*** Information ***

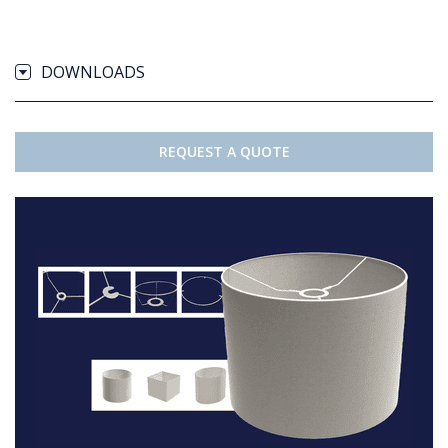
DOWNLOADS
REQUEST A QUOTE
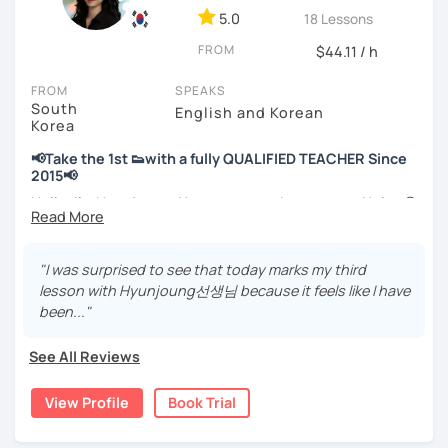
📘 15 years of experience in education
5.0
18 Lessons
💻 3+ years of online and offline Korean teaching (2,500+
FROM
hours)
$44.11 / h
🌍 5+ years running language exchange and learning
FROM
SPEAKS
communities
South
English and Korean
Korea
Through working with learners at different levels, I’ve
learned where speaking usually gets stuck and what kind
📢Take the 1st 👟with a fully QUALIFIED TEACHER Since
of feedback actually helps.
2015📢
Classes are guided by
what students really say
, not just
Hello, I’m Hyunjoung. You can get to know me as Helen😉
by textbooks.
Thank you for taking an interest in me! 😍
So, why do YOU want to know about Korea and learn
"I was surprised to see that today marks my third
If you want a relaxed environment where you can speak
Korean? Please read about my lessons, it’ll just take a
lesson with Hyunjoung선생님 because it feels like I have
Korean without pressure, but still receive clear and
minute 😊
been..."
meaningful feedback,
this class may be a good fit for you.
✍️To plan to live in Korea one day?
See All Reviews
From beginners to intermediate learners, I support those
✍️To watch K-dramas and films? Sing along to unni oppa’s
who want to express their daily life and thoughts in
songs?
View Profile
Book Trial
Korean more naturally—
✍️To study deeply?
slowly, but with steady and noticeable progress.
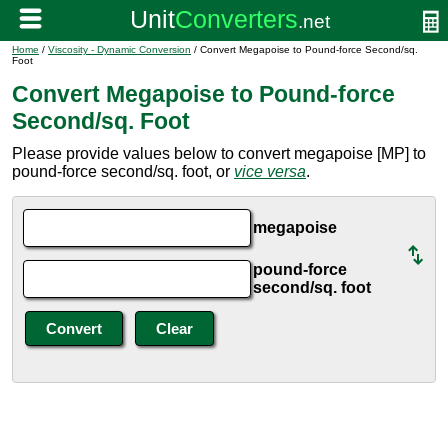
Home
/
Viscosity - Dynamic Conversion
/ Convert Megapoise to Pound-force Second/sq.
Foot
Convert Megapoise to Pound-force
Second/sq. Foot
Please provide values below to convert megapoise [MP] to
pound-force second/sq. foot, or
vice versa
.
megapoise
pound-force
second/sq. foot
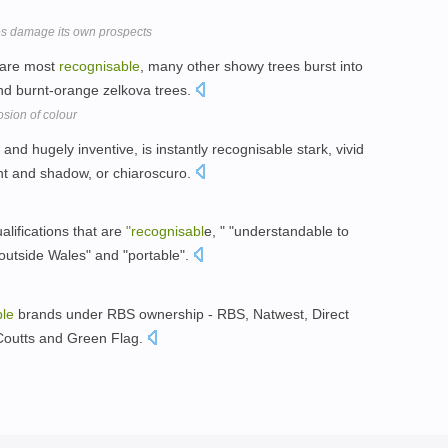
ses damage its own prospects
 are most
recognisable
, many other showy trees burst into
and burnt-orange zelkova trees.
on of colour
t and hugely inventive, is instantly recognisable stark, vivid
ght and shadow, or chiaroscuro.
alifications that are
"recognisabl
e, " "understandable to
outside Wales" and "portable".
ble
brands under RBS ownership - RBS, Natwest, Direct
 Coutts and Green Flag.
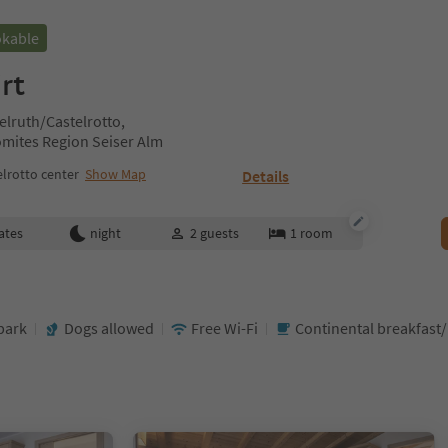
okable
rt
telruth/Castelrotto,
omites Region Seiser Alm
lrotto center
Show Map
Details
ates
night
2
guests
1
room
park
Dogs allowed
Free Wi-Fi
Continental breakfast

*** End of Information ***
*** Information ***

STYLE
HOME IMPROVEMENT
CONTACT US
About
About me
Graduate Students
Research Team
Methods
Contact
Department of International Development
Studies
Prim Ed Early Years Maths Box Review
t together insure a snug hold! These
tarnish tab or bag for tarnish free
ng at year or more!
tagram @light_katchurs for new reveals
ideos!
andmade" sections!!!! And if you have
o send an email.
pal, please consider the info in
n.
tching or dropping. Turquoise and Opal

*** End of Information ***
*** Information ***

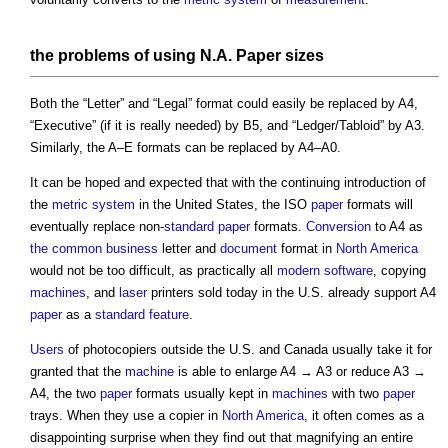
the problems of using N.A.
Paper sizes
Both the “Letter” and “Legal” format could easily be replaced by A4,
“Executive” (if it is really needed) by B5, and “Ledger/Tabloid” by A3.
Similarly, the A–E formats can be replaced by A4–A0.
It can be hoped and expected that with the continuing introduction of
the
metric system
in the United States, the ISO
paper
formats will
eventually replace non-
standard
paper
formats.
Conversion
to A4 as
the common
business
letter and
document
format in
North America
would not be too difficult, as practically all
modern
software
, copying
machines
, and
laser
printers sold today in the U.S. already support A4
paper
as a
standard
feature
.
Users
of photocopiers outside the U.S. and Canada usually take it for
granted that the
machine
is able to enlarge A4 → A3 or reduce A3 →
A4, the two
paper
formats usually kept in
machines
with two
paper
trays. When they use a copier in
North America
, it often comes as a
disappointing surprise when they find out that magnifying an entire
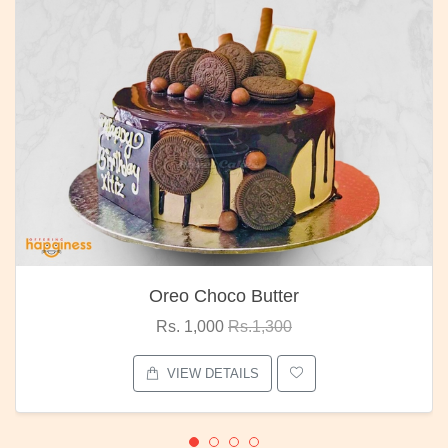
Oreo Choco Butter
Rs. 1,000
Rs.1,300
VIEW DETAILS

*** End of Information ***

Task requirements:
Work out how many lines in this material include the word "recognisable", and reply with that number alone.

Output:
2